Seumas Milne has been a vocal critic of the "war on terror" and the wars in Afghanistan and Iraq. Milne has written in support of what he calls "the wave of progressive change in Latin America", which he has described as "the most hopeful development in global politics in the past two decades". In the Middle East, Milne has argued that "commitment to Palestinian rights should first of all be a question of justice. But.. it is also a matter of obvious western self-interest". He has written that "far from supporting the Palestinian national unity necessary to make any peace agreement stick", the US and its allies "are doing everything possible to deepen the split between Hamas and Abbas's Fatah movement".

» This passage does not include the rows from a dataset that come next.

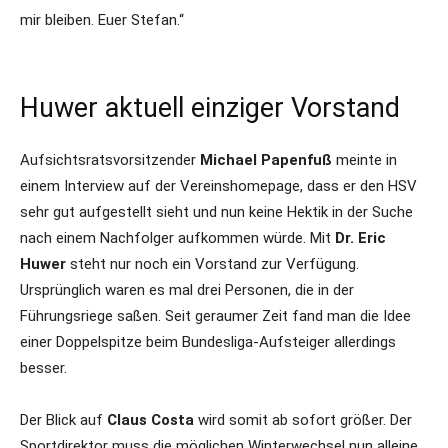
mir bleiben. Euer Stefan.“
Huwer aktuell einziger Vorstand
Aufsichtsratsvorsitzender
Michael Papenfuß
meinte in
einem Interview auf der Vereinshomepage, dass er den HSV
sehr gut aufgestellt sieht und nun keine Hektik in der Suche
nach einem Nachfolger aufkommen würde. Mit
Dr. Eric
Huwer
steht nur noch ein Vorstand zur Verfügung.
Ursprünglich waren es mal drei Personen, die in der
Führungsriege saßen. Seit geraumer Zeit fand man die Idee
einer Doppelspitze beim Bundesliga-Aufsteiger allerdings
besser.
Der Blick auf
Claus Costa
wird somit ab sofort größer. Der
Sportdirektor muss die möglichen Winterwechsel nun alleine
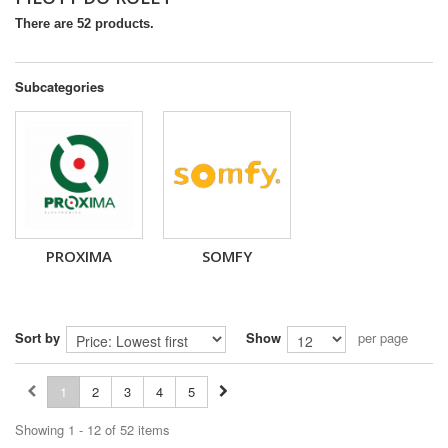
There are 52 products.
Subcategories
PROXIMA
SOMFY
Sort by
Show
per page
1
2
3
4
5
Showing 1 - 12 of 52 items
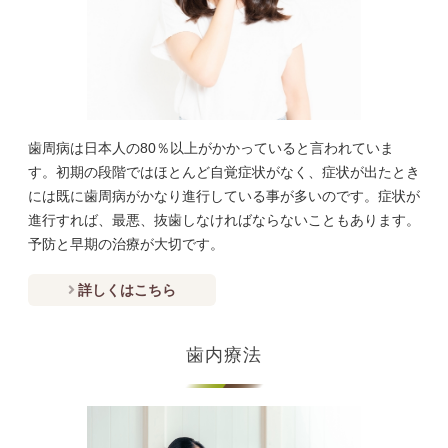
歯周病は日本人の80％以上がかかっていると言われていま
す。初期の段階ではほとんど自覚症状がなく、症状が出たとき
には既に歯周病がかなり進行している事が多いのです。症状が
進行すれば、最悪、抜歯しなければならないこともあります。
予防と早期の治療が大切です。
詳しくはこちら
歯内療法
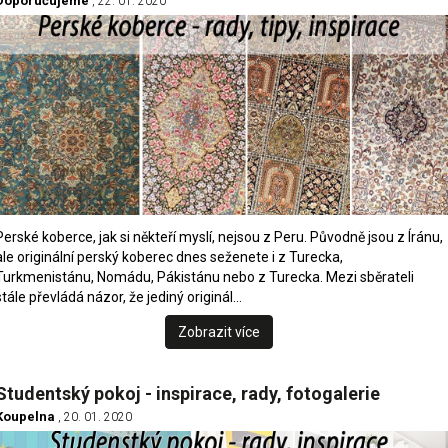
Doporučujeme
, 22. 01. 2020
Perské koberce, jak si někteří myslí, nejsou z Peru. Původně jsou z Íránu,
ale originální perský koberec dnes seženete i z Turecka,
Turkmenistánu, Nomádu, Pákistánu nebo z Turecka. Mezi sběrateli
stále převládá názor, že jediný originál…
Zobrazit více
Studentský pokoj - inspirace, rady, fotogalerie
Koupelna
, 20. 01. 2020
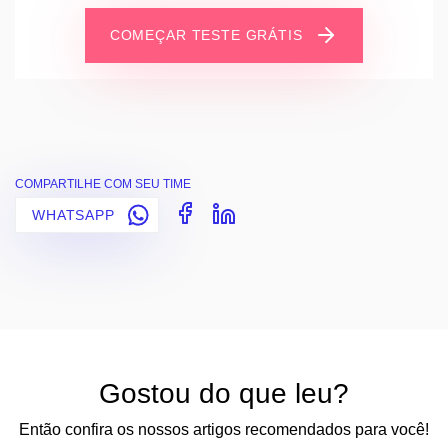
COMEÇAR TESTE GRÁTIS
COMPARTILHE COM SEU TIME
WHATSAPP
Gostou do que leu?
Então confira os nossos artigos recomendados para você!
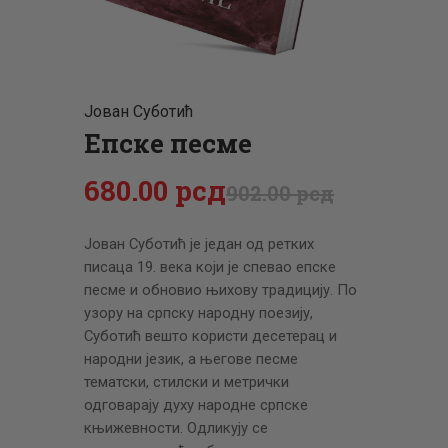
ЦЕНОВНИК
ПИСМО
Јован Суботић
Епске песме
680
.
00
рсд
902
.
00
рсд
Јован Суботић је један од ретких
писаца 19. века који је спевао епске
песме и обновио њихову традицију. По
узору на српску народну поезију,
Суботић вешто користи десетерац и
народни језик, а његове песме
тематски, стилски и метрички
одговарају духу народне српске
књижевности. Одликују се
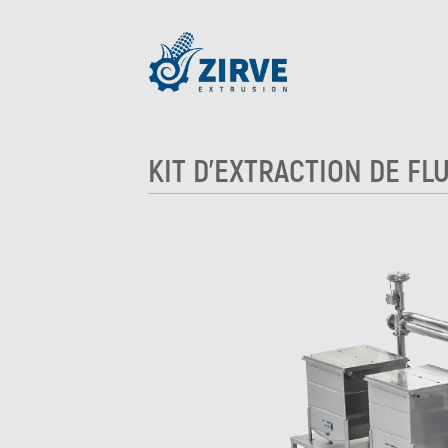
KIT D'EXTRACTION DE FL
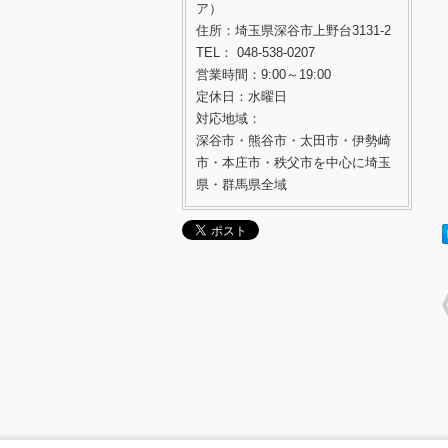
ア）
住所：埼玉県深谷市上野台3131-2
TEL： 048-538-0207
営業時間：9:00～19:00
定休日：水曜日
対応地域：
深谷市・熊谷市・太田市・伊勢崎
市・本庄市・秩父市を中心に埼玉
県・群馬県全域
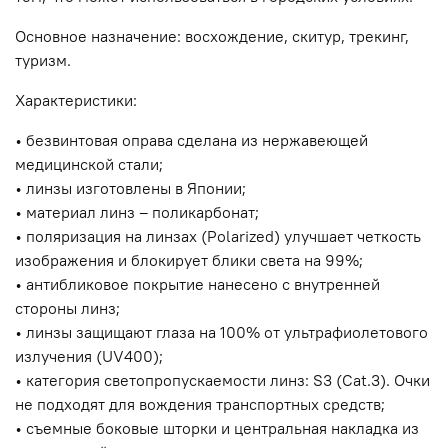
Основное назначение: восхождение, скитур, трекинг,
туризм.
Характеристики:
• б
езвинтовая оправа сделана из нержавеющей
медицинской стали;
• л
инзы изготовлены в Японии;
• м
атериал линз – поликарбонат;
• поляризация на линзах (Polarized) улучшает четкость
изображения и блокирует блики света на 99%;
• а
нтибликовое покрытие нанесено с внутренней
стороны линз;
• л
инзы защищают глаза на 100% от ультрафиолетового
излучения (UV400);
• к
атегория светопропускаемости линз: S3 (Cat.3). Очки
не подходят для вождения транспортных средств;
• с
ъемные боковые шторки и центральная накладка из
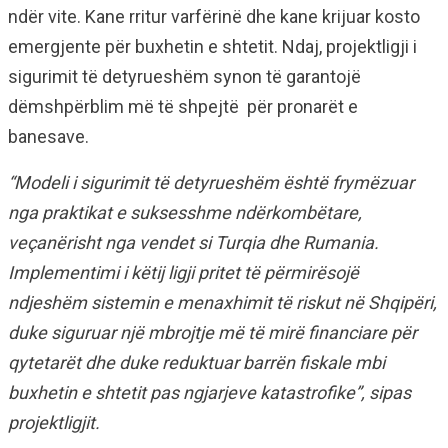
ndër vite. Kane rritur varfërinë dhe kane krijuar kosto
emergjente për buxhetin e shtetit. Ndaj, projektligji i
sigurimit të detyrueshëm synon të garantojë
dëmshpërblim më të shpejtë për pronarët e
banesave.
“Modeli i sigurimit të detyrueshëm është frymëzuar
nga praktikat e suksesshme ndërkombëtare,
veçanërisht nga vendet si Turqia dhe Rumania.
Implementimi i këtij ligji pritet të përmirësojë
ndjeshëm sistemin e menaxhimit të riskut në Shqipëri,
duke siguruar një mbrojtje më të mirë financiare për
qytetarët dhe duke reduktuar barrën fiskale mbi
buxhetin e shtetit pas ngjarjeve katastrofike”, sipas
projektligjit.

Milne has argued that the financial and economic crisis of 2007-9 has discredited the neoliberal model of capitalism "that dominated the world for a generation". He has argued for full public ownership of banks in Britain to support economic recovery and overcome the credit crisis. Milne has been a strong critic of New Labour, in particular over its support for foreign wars, privatisation and low taxes on the wealthy. He has argued that David Cameron's "makeover" of the Conservative Party is "skin deep" and attacked the party for its links with "rightwing fringe" parties in eastern Europe and support for "small state" public spending cuts.
Views on Communism
Milne has attacked what he calls "the creeping historical revisionism that tries to equate Nazism and communism", which he argues has tended to "relativise the unique crimes of Nazism, bury those of colonialism and feed the idea that any attempt at radical social change will always lead to suffering, killing and failure". He has written that communism's "crimes are now so well rehearsed that they are in danger of obliterating any understanding of its achievements, both of which have lessons for the future of progressive politics and the search for a social alternative to globalised capitalism".
Milne has argued:
For all its brutalities and failures, communism in the Soviet Union, eastern Europe and elsewhere delivered rapid industrialisation, mass education, job security and huge advances in social and gender equality. ...Its existence helped to drive up welfare standards in the west, boosted the anticolonial movement and provided a powerful counterweight to western global domination.
Milne has also criticised the Council of Europe and others for adopting "as fact the wildest estimates of those 'killed by communist regimes'". He has argued that, while "the numbers remain a focus of huge academic controversy", the "real records of repression now available from the Soviet archives are horrific enough.. without engaging in an ideologically-fuelled inflation game.
Views on the September 11 attacks
Milne argued that the 2001 terror attacks on New York and Washington were the product of "longstanding grievances" over US intervention in the Middle East: "not only western indulgence of Israeli military occupation, but decades of oil-lubricated support for despots from Iran to Oman, Egypt to Saudi Arabia and routine military interventions to maintain US control". On 13 September 2001, Milne wrote that "most Americans simply don't get.. why the United States is hated with such bitterness, not only in Arab and Muslim countries, but across the developing world". Milne argued that in the aftermath of "such atrocities", only a minority were likely to "make the connection between what has been visited upon them and what their government has visited upon large parts of the world. But make that connection they must, if such tragedies are not to be repeated." He wrote that the US was "reaping a dragon's teeth harvest" it had itself sowed in Afghanistan in the 1980s. Milne argued in 2001 that war in Afghanistan would fail to "stamp out anti-western terrorism" and if the US invaded Iraq, "it risks a catastrophe".
Views on Mahmoud Ahmadinejad and Iran
Milne has stated that since the invasions of Iraq and Afghanistan, "Iran and its allies offer the only effective challenge to US domination of the Middle East and its resources". After the 2009 presidential election in Iran, Milne argued that the evidence suggested Mahmoud Ahmadinejad had in fact won the elections, despite allegations of fraud. Milne wrote that "it's hard to believe that rigging alone could account for the 11 million-vote gap between the main contenders". Milne has described Ahmadinejad's "toying with Holocaust denial" as "morally repugnant and factually absurd". But he argued that, while for the western media Ahmadinejad is "nothing but a Holocaust-denying fanatic... the other Ahmadinejad, who is seen to stand up for the country's independence, expose elite corruption on TV and use Iran's oil wealth to boost the incomes of the poor majority is largely invisible".